→ Instructions for the task
Exactly the lines from the one containing "Ministère de la Justice" through the end of the data below are to be reproduced, and nothing besides them.

→ Provided material
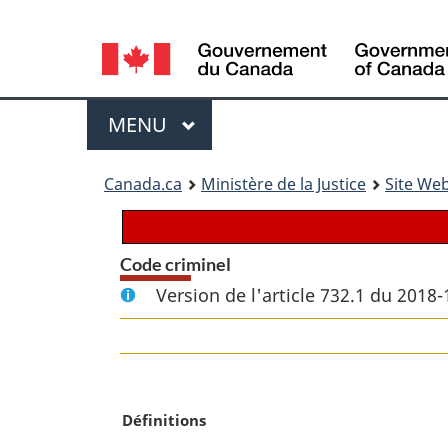
Language
selection
Menu
MENU
PRINCIPAL
You
Canada.ca
Ministère de la Justice
Site Web
are
here:
Code criminel
Version de l'article 732.1 du 2018-
N
Définitions
o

→ Output for this task
Ministère de la Justice
Site Web
are
here:
Code criminel
Version de l'article 732.1 du 2018-
N
Définitions
o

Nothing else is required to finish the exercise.